A major slide took out the main power transmission line that supplies the Telluride region Sunday evening. Details are still sketchy but it appears the slide wiped out a transmission pole and also buried the access road into the small adjacent community of Ophir under numerous piles of debris some in excess of 20 feet deep. The county road and bridge crews got a single lane punched through to Ophir late Monday evening.

There is a back up line from another power source but it is undersized to supply all the needs of the town, ski area and region. So the local power company cut power to the ski area and other non-essential users and is managing the load so that the back up line can provide power. They are pleading with local residents to reduce power consumption during the morning and evening peak load periods. A number of the large users have removed themselves from the grid and are operating on stand-by bakup power (co-generation). So far, rolling blackouts have not proved necessary, but this could change if the demands exceed the capacity of the line.

The ski area opened late Monday because the power outage also effected the communications tower without which ski areas cease to function. 8 of the 16 lifts can operate "normally" under auxiliary power so once the comm center was back up and running the ski area opened for business - good thing because another 9" of snow Sunday night (~ 3 feet storm total) has the conditions merely perfect.

During the slide event, only about half of the snowpack in the starting zone released so there is concern that any repair efforts are in danger of another slide. This could be mitigated by avi-control work, but the slide zone has historical run down into the town of Ophir where a few structures could be in jeopardy. The lawyers are still trying to sort out liablity issues if additional control work produced climax type results.
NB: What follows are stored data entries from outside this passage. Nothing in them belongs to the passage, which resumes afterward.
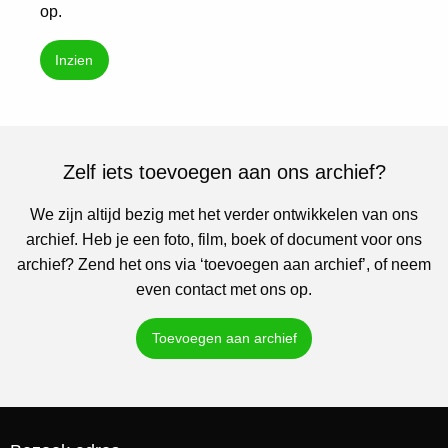
op.
Inzien
Zelf iets toevoegen aan ons archief?
We zijn altijd bezig met het verder ontwikkelen van ons
archief. Heb je een foto, film, boek of document voor ons
archief? Zend het ons via ‘toevoegen aan archief’, of neem
even contact met ons op.
Toevoegen aan archief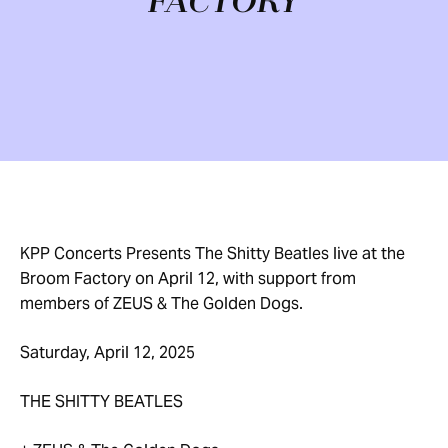
FACTORY
KPP Concerts Presents The Shitty Beatles live at the
Broom Factory on April 12, with support from
members of ZEUS & The Golden Dogs.
Saturday, April 12, 2025
THE SHITTY BEATLES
So in the mean time, everyone is waiting, hoping that the main transmission line can be repaired soon.

This power incident will likely fuel heated debates about power line upgrades, already in the spotlight because Tri-State (power supplier) wanted to upgrade the backup line, predicting that this sort of incident would have this sort of impact. During the Environmental Assessment to determine the impacts of the upgrade, it was determined that visual impacts, where the upgraded line would cross mesa view corridors, could be mitigated by undergrounding the line. The County wants Tri-State to pick up the extra construction costs of undergrounding, and of course Tri-State doesn't want the extra costs.

#2 ccslider

    ccslider

  • Industry II
  • 186 Posts:

Posted 02 March 2004 - 01:14 PM

Here's a photo of the runout zone. The transmission line runs perpendicular to the slidepath just below the trees on the valley floor. The wind blast probably did most of the damage.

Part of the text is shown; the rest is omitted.